Here, the ALJ concluded that Plaintiff could perform a limited range of medium work. (Tr. 22.) Medium work "involves lifting no more than 50 pounds at a time with frequent lifting or carrying of objects weighing up to 25 pounds" and requires an individual to be on her feet for up to six hours during an eight-hour workday. 20 C.F.R. § 404.1567(b)-(c); SSR 83-10, 1983 WL 31251, at *5. "Occasionally" is defined as up to 1/3 of a workday, while "frequently" is defined as 1/3 to 2/3 of a workday. SSR 83-10, 1983 WL 31251, at *5-6. To understand why the ALJ has not pointed to substantial evidence in support of her RFC finding, a discussion of the pertinent medical evidence, and the ALJ's evaluation of it, is first in order.
i. Dr. Morgan
On September 3, 2010, roughly six-weeks prior to the amended onset date of October 18, 2010, Plaintiff visited her primary care physician, Dr. Ken Morgan with complaints of right knee pain. (Tr. 256.) Plaintiff noted that her pain had been on and off for the past six to seven years, but complained that it had gotten worse over the last couple of weeks. (Id.) Plaintiff had no pain with gentle extension flexion and no instability to stress testing. (Id.) Manipulation of the knee caused sudden sharp pain with certain movements, but resolved in a second or two. (Id.) Dr. Morgan concluded that these symptoms were consistent with a probable degenerative tear of the meniscal cartilage in the right knee, referred Plaintiff to an orthopedist, and prescribed Ibuprofen 800 mg. (Id.) "[I]n the meantime, [Dr. Morgan's notes] advised careful activities us[ing] crutches or the walker she has with her this morning" and "in [the] meantime avoid walking on uneven ground where she could stumble or twist her knee." (Id.) In December 2010, Dr. Morgan advised that if Plaintiff later needed stronger medication, she could go to the pain clinic. (Id. at 364.)

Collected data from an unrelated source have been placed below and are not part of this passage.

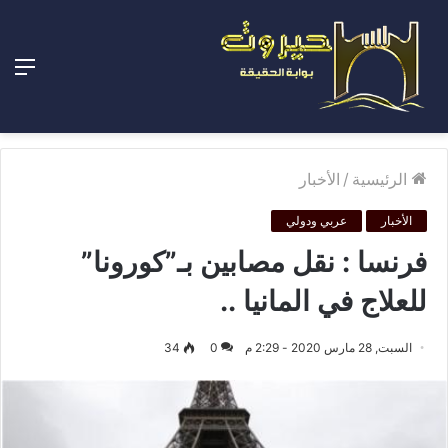
الق
الرئيسية
/
الأخبار
الأخبار
عربي ودولي
فرنسا : نقل مصابين بـ”كورونا”
للعلاج في المانيا ..
السبت, 28 مارس 2020 - 2:29 م
0
34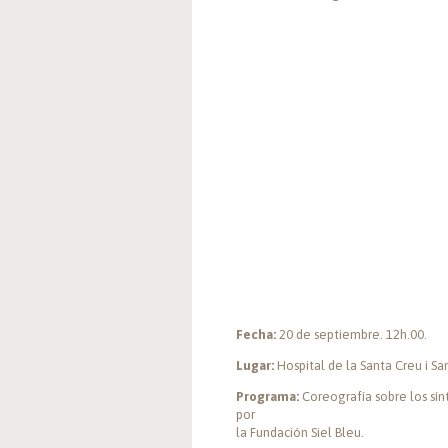
Fecha:
20 de septiembre. 12h.00.
Lugar:
Hospital de la Santa Creu i San
Programa:
Coreografía sobre los sín
por
la Fundación Siel Bleu.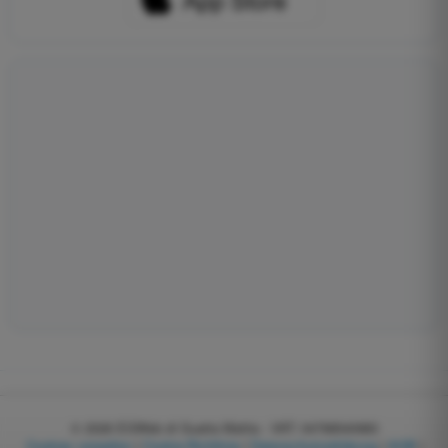
© 2026
EGWeb di Guatta Mattia - VAT: 04768540983
Cookies verwalten
|
Cookie-Richtlinie
|
Datenschutzerklärung
|
AGB
|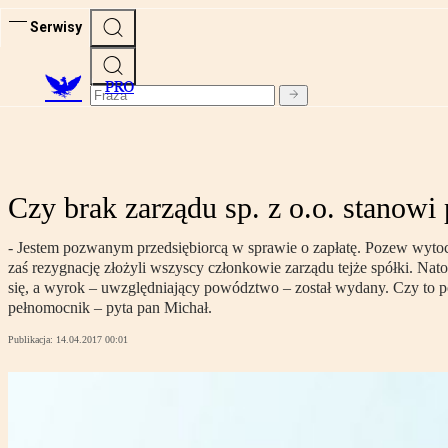
Serwisy
PRO
Czy brak zarządu sp. z o.o. stanowi
- Jestem pozwanym przedsiębiorcą w sprawie o zapłatę. Pozew wytocz
zaś rezygnację złożyli wszyscy członkowie zarządu tejże spółki. Nat
się, a wyrok – uwzględniający powództwo – został wydany. Czy to pos
pełnomocnik – pyta pan Michał.
Publikacja:
14.04.2017 00:01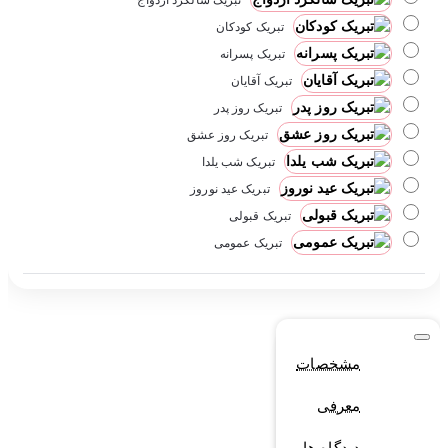
تبریک سالگرد ازدواج
تبریک کودکان
تبریک پسرانه
تبریک آقایان
تبریک روز پدر
تبریک روز عشق
تبریک شب یلدا
تبریک عید نوروز
تبریک قبولی
تبریک عمومی
مشخصات
معرفی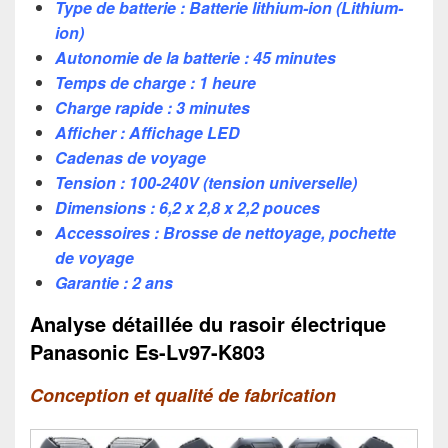
Type de batterie : Batterie lithium-ion (Lithium-
ion)
Autonomie de la batterie : 45 minutes
Temps de charge : 1 heure
Charge rapide : 3 minutes
Afficher : Affichage LED
Cadenas de voyage
Tension : 100-240V (tension universelle)
Dimensions : 6,2 x 2,8 x 2,2 pouces
Accessoires : Brosse de nettoyage, pochette
de voyage
Garantie : 2 ans
Analyse détaillée du rasoir électrique
Panasonic Es-Lv97-K803
Conception et qualité de fabrication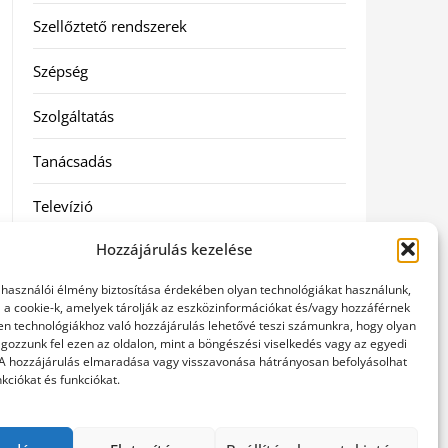
Szellőztető rendszerek
Szépség
Szolgáltatás
Tanácsadás
Televízió
Hozzájárulás kezelése
Vásárlás
elhasználói élmény biztosítása érdekében olyan technológiákat használunk,
Webshop
l a cookie-k, amelyek tárolják az eszközinformációkat és/vagy hozzáférnek
en technológiákhoz való hozzájárulás lehetővé teszi számunkra, hogy olyan
gozzunk fel ezen az oldalon, mint a böngészési viselkedés vagy az egyedi
Címkék
 A hozzájárulás elmaradása vagy visszavonása hátrányosan befolyásolhat
kciókat és funkciókat.
general kivitelező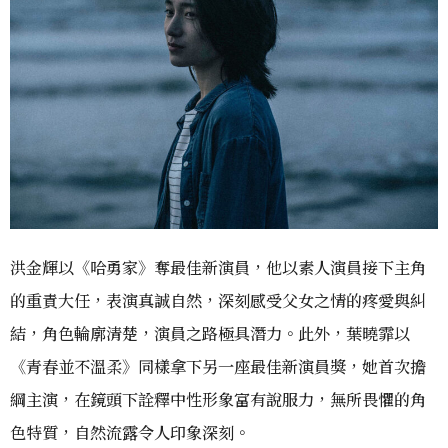
洪金輝以《哈勇家》奪最佳新演員，他以素人演員接下主角
的重責大任，表演真誠自然，深刻感受父女之情的疼愛與糾
結，角色輪廓清楚，演員之路極具潛力。此外，葉曉霏以
《青春並不溫柔》同樣拿下另一座最佳新演員獎，她首次擔
綱主演，在鏡頭下詮釋中性形象富有說服力，無所畏懼的角
色特質，自然流露令人印象深刻。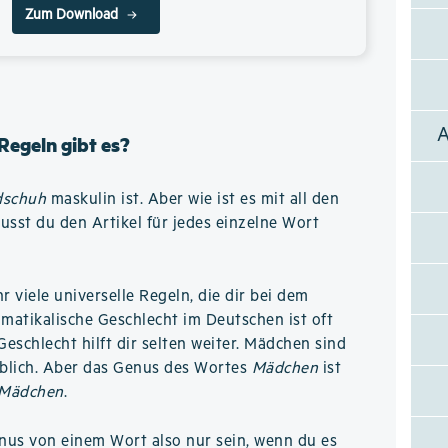
Zum Download
Regeln gibt es?
dschuh
maskulin ist. Aber wie ist es mit all den
sst du den Artikel für jedes einzelne Wort
hr viele universelle Regeln, die dir bei dem
matikalische Geschlecht im Deutschen ist oft
Geschlecht hilft dir selten weiter. Mädchen sind
iblich. Aber das Genus des Wortes
Mädchen
ist
 Mädchen
.
nus von einem Wort also nur sein, wenn du es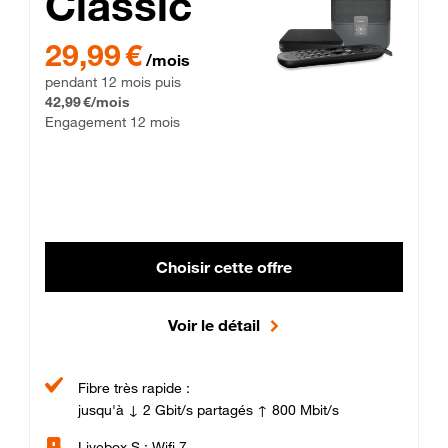
Classic
29,99 € par mois pendant 12 mois puis 42,99 € par mois, Enga
29,99 €
/mois
pendant 12 mois puis
42,99 €/mois
Engagement 12 mois
Choisir cette offre
Voir le détail
Fibre très rapide :
jusqu'à ↓ 2 Gbit/s partagés ↑ 800 Mbit/s
Livebox S : Wifi 7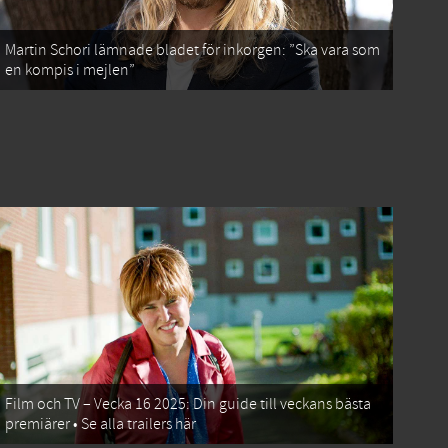
Martin Schori lämnade bladet för inkorgen: ”Ska vara som
en kompis i mejlen”
Film och TV – Vecka 16 2025: Din guide till veckans bästa
premiärer • Se alla trailers här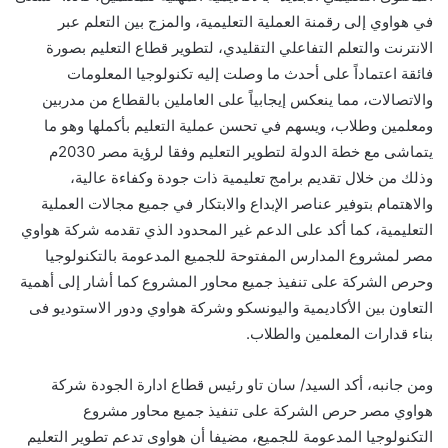
في هواوي إلى رقمنة العملية التعليمية، والمزج بين التعلم عبر
الانترنت والتعلم التفاعلي التقليدي، لتطوير قطاع التعليم بصورة
فائقة اعتماداً على أحدث ما وصلت إليه تكنولوجيا المعلومات
والاتصالات، مما ينعكس إيجابياً على العاملين بالقطاع من مدربين
ومعلمين وطلاب، ويسهم في تحسن عملية التعليم بأكملها وهو ما
يتماشى مع خطة الدولة لتطوير التعليم وفقا لرؤية مصر 2030م
وذلك من خلال تقديم برامج تعليمية ذات جودة وكفاءة عالية،
والاهتمام بتوفير عناصر الإبداع والابتكار في جميع مجالات العملية
التعليمية، كما أكد على الدعم غير المحدود الذي تقدمه شركة هواوي
مصر لمشروع المدارس المفتوحة للجميع المدعومة بالتكنولوجيا
وحرص الشركة على تنفيذ جميع محاور المشروع كما أشار إلى أهمية
التعاون بين الأكاديمية واليونسكو وشركة هواوي ودور الاستوديو فى
بناء قدارات المعلمين والطلاب.
ومن جانبه، أكد السيد/ سان تاو رئيس قطاع ادارة الجودة شركة
هواوي مصر حرص الشركة على تنفيذ جميع محاور مشروع
التكنولوجيا المدعومة للجميع، مضيفا أن هواوى تدعم تطوير التعليم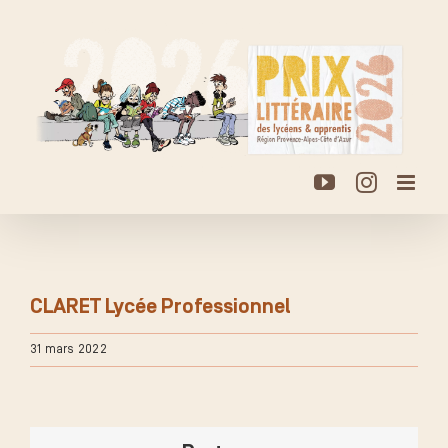
Passer
au
contenu
YouTube
Instagr
CLARET Lycée Professionnel
31 mars 2022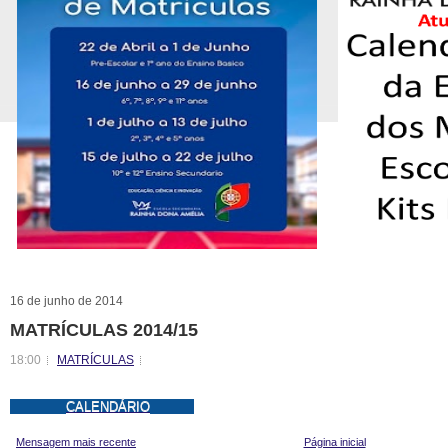
16 de junho de 2014
MATRÍCULAS 2014/15
18:00
MATRÍCULAS
CALENDÁRIO
Mensagem mais recente
Página inicial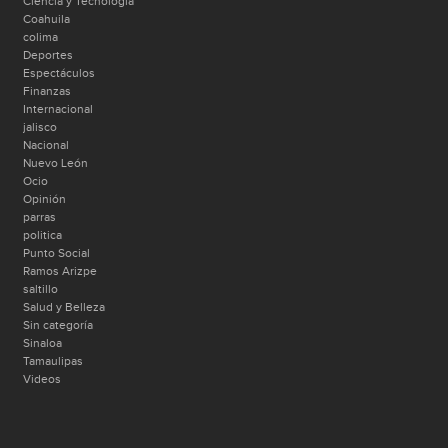
Ciencia y Tecnología
Coahuila
colima
Deportes
Espectáculos
Finanzas
Internacional
jalisco
Nacional
Nuevo León
Ocio
Opinión
parras
politica
Punto Social
Ramos Arizpe
saltillo
Salud y Belleza
Sin categoría
Sinaloa
Tamaulipas
Videos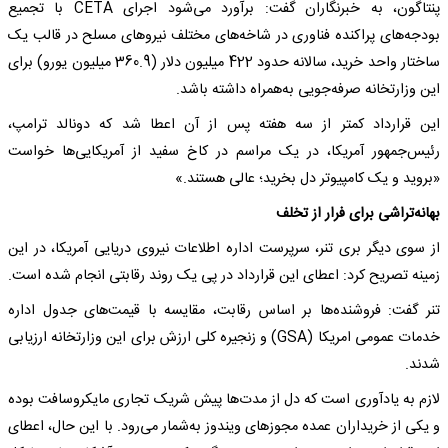
پنتاگون، به خبرنگاران گفت: برآورد می‌شود اجرای CETA با تجمیع
بودجه‌های پراکنده فناوری در شاخه‌های مختلف نیروهای مسلح در قالب یک
ساختار واحد خرید، سالانه حدود 422 میلیون دلار (360.9 میلیون یورو) برای
این وزارتخانه صرفه‌جویی به‌همراه داشته باشد.
این قرارداد کمتر از سه هفته پس از آن اعطا شد که دونالد ترامپ،
رئیس‌جمهور آمریکا، در یک مراسم در کاخ سفید از آمریکایی‌ها خواست
«بروید و یک کامپیوتر دل بخرید؛ عالی هستند.»
بهانه‌تراشی برای فرار از تخلف
از سوی دیگر بری تنر، سرپرست اداره اطلاعات نیروی دریایی آمریکا، در این
زمینه تصریح کرد: اعطای این قرارداد در پی یک روند رقابتی انجام شده است.
تنر گفت: فروشنده‌ها بر اساس رقابت، مقایسه با قیمت‌های جدول اداره
خدمات عمومی امریکا (GSA) و زنجیره کلی ارزش برای این وزارتخانه ارزیابی
شدند.
لازم به یادآوری است که دل از مدت‌ها پیش شریک تجاری مایکروسافت بوده
و یکی از خریداران عمده مجوزهای ویندوز به‌شمار می‌رود. با این حال، اعطای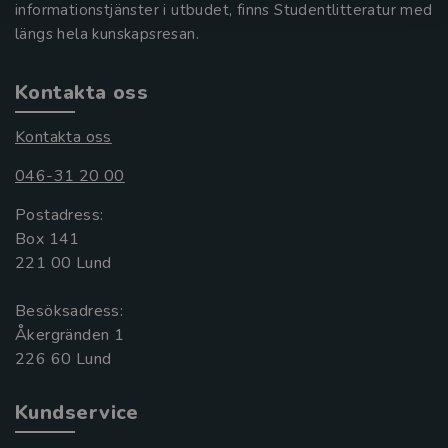
informationstjänster i utbudet, finns Studentlitteratur med
längs hela kunskapsresan.
Kontakta oss
Kontakta oss
046-31 20 00
Postadress:
Box 141
221 00 Lund
Besöksadress:
Åkergränden 1
Kundservice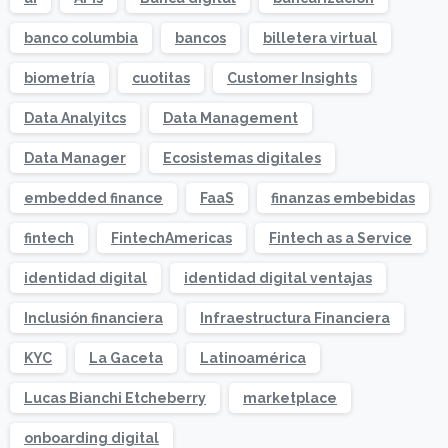
banco columbia
bancos
billetera virtual
biometría
cuotitas
Customer Insights
Data Analyitcs
Data Management
Data Manager
Ecosistemas digitales
embedded finance
FaaS
finanzas embebidas
fintech
FintechAmericas
Fintech as a Service
identidad digital
identidad digital ventajas
Inclusión financiera
Infraestructura Financiera
KYC
La Gaceta
Latinoamérica
Lucas Bianchi Etcheberry
marketplace
onboarding digital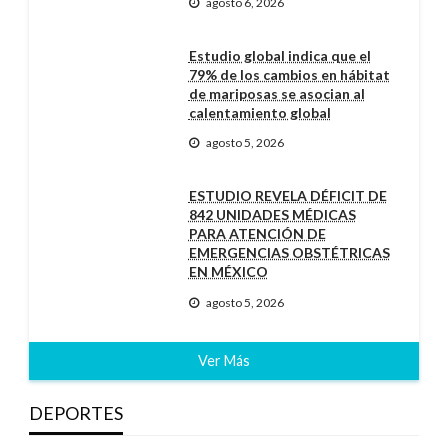
agosto 6, 2026
Estudio global indica que el
79% de los cambios en hábitat
de mariposas se asocian al
calentamiento global
agosto 5, 2026
ESTUDIO REVELA DÉFICIT DE
842 UNIDADES MÉDICAS
PARA ATENCIÓN DE
EMERGENCIAS OBSTÉTRICAS
EN MÉXICO
agosto 5, 2026
Ver Más
DEPORTES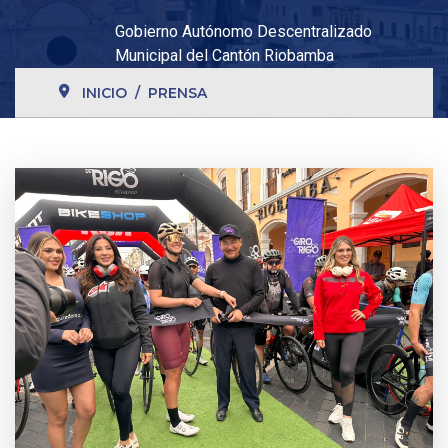
Gobierno Autónomo Descentralizado
Municipal del Cantón Riobamba
INICIO
PRENSA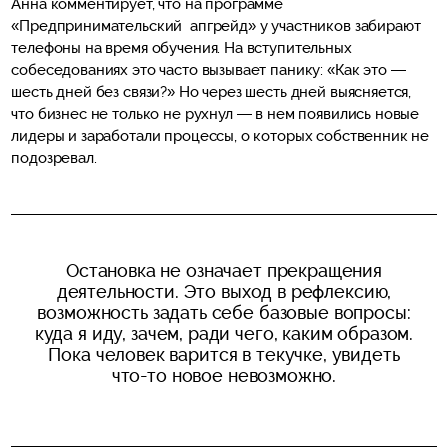
Анна комментирует, что на программе
«Предпринимательский апгрейд» у участников забирают
телефоны на время обучения. На вступительных
собеседованиях это часто вызывает панику: «Как это —
шесть дней без связи?» Но через шесть дней выясняется,
что бизнес не только не рухнул — в нем появились новые
лидеры и заработали процессы, о которых собственник не
подозревал.
Остановка не означает прекращения
деятельности. Это выход в рефлексию,
возможность задать себе базовые вопросы:
куда я иду, зачем, ради чего, каким образом.
Пока человек варится в текучке, увидеть
что-то новое невозможно.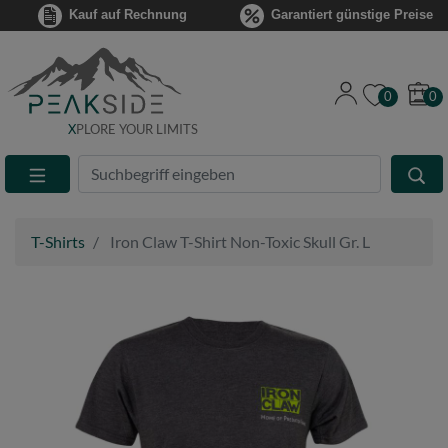
Kauf auf Rechnung
Garantiert günstige Preise
0
0
X
PLORE YOUR LIMITS
Suche
Eingabefeld
T-Shirts
Iron Claw T-Shirt Non-Toxic Skull Gr. L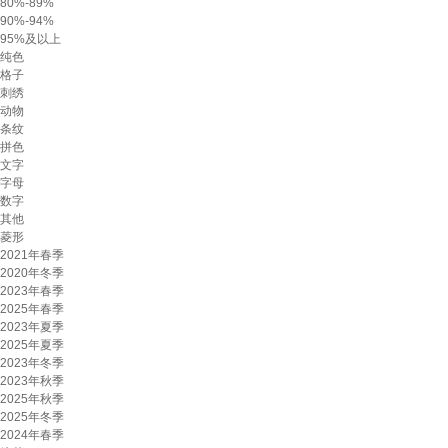
80%-89%
90%-94%
95%及以上
纯色
格子
刺绣
动物
条纹
拼色
文字
字母
数字
其他
菱形
2021年春季
2020年冬季
2023年春季
2025年春季
2023年夏季
2025年夏季
2023年冬季
2023年秋季
2025年秋季
2025年冬季
2024年春季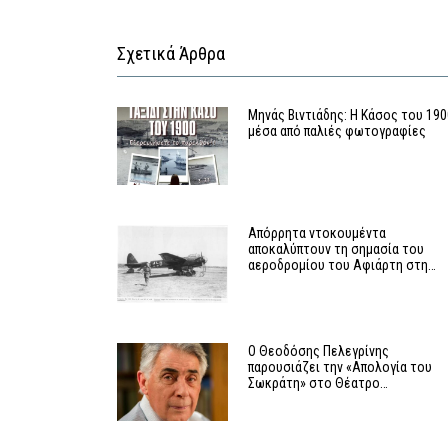
Σχετικά Άρθρα
Μηνάς Βιντιάδης: Η Κάσος του 190
μέσα από παλιές φωτογραφίες
Απόρρητα ντοκουμέντα
αποκαλύπτουν τη σημασία του
αεροδρομίου του Αφιάρτη στη…
Ο Θεοδόσης Πελεγρίνης
παρουσιάζει την «Απολογία του
Σωκράτη» στο Θέατρο…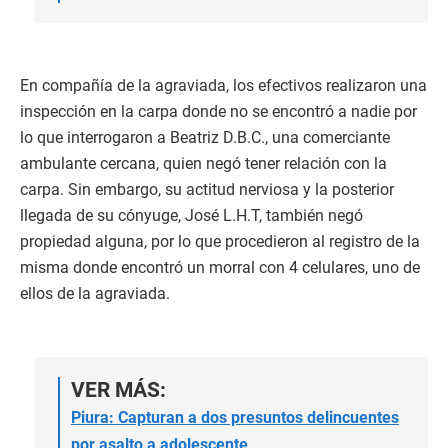
En compañía de la agraviada, los efectivos realizaron una
inspección en la carpa donde no se encontró a nadie por
lo que interrogaron a Beatriz D.B.C., una comerciante
ambulante cercana, quien negó tener relación con la
carpa. Sin embargo, su actitud nerviosa y la posterior
llegada de su cónyuge, José L.H.T, también negó
propiedad alguna, por lo que procedieron al registro de la
misma donde encontró un morral con 4 celulares, uno de
ellos de la agraviada.
VER MÁS:
Piura: Capturan a dos presuntos delincuentes
por asalto a adolescente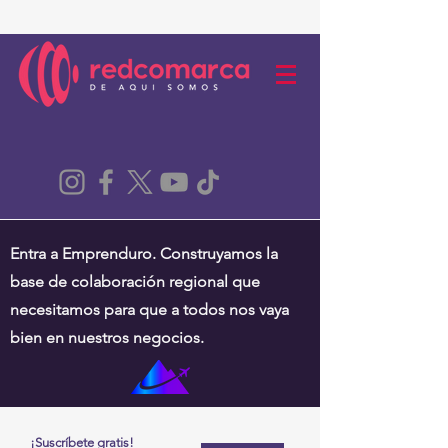
Entra a Emprenduro. Construyamos la
base de colaboración regional que
necesitamos para que a todos nos vaya
bien en nuestros negocios.
¡Suscríbete gratis!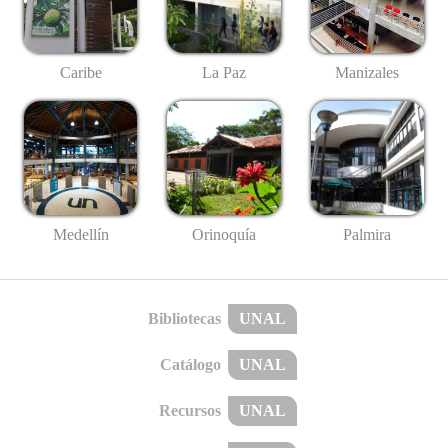
Caribe
La Paz
Manizales
Medellín
Palmira
Orinoquía
Bibliotecas
UNAL
Catálogo
UNAL
Recursos
UNAL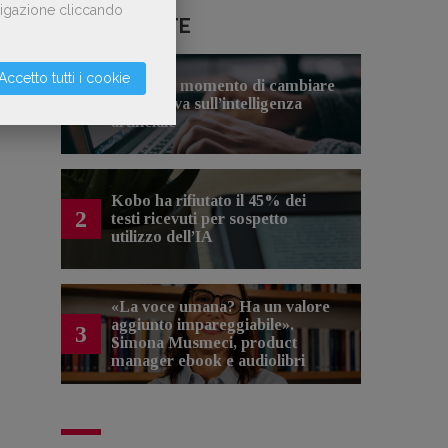
avigazione cliccando
LE PIÙ LETTE
Accetto tutti i cookie
Forse è il momento di cambiare
1
prospettiva sull’intelligenza
artificiale
Kobo ha rifiutato il 45% dei
2
testi ricevuti per sospetto
utilizzo dell’IA
«La voce umana? Ha un valore
aggiunto impareggiabile».
3
Simona Musmeci, product
manager ebook e audiolibri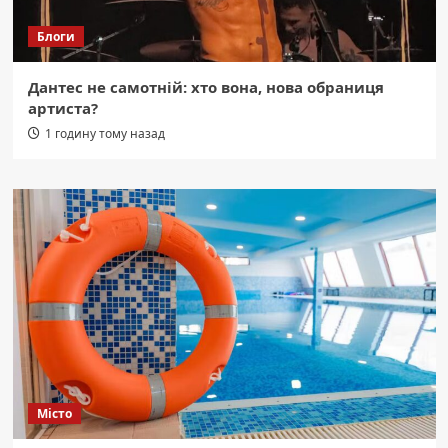
Блоги
Дантес не самотній: хто вона, нова обраниця
артиста?
1 годину тому назад
Місто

The ALJ did not attribute any particular weight to Dr. Morgan's opinions, though she did discuss them. (Tr. 18, 23 referencing 42, 364.) The ALJ accurately noted that Dr. Morgan offered to make Plaintiff an appointment at a pain clinic to manage her pain, and that at her administrative hearing Plaintiff testified that she had not received treatment for her knee since late 2011 and testified further that she only took Ibuprofen. (Id.)
The ALJ erroneously stated "late 2011" in her decision (Tr. 23), but later correctly states "late 2010" Cir. 25, 26).
ii. Dr. Veneziano
On October 18, 2010, roughly six weeks after she met with Dr. Morgan, Plaintiff saw an orthopedist, Dr. Joseph A. Veneziano, Jr., for her complaints of right knee pain. (Tr. 251.) Dr. Veneziano noted that Plaintiff sought a second opinion because a different doctor, Dr. Taft, had recommended a total knee replacement. (Id.) Dr. Veneziano also noted that Plaintiff ambulated with a walker, and that she reported occasional locking with increased pain. (Id.) Her x-ray showed severe osteoarthritis in all three compartments and "bone-on-bone arthritis," and Dr. Veneziano—who acknowledged that Plaintiff may have had a meniscus tear—told Plaintiff that her only surgical option would most likely be a total knee replacement. (Id.) Plaintiff was described as having post traumatic stress disorder and thus as being leery of this procedure, but Dr. Veneziano noted that an arthroscopy might also be an option if she did not want a total knee replacement. (Id.) Dr. Veneziano also noted that she had received an "injection" recently, and that he consequently could not provide her with another injection that day, but could in several months. (Id.)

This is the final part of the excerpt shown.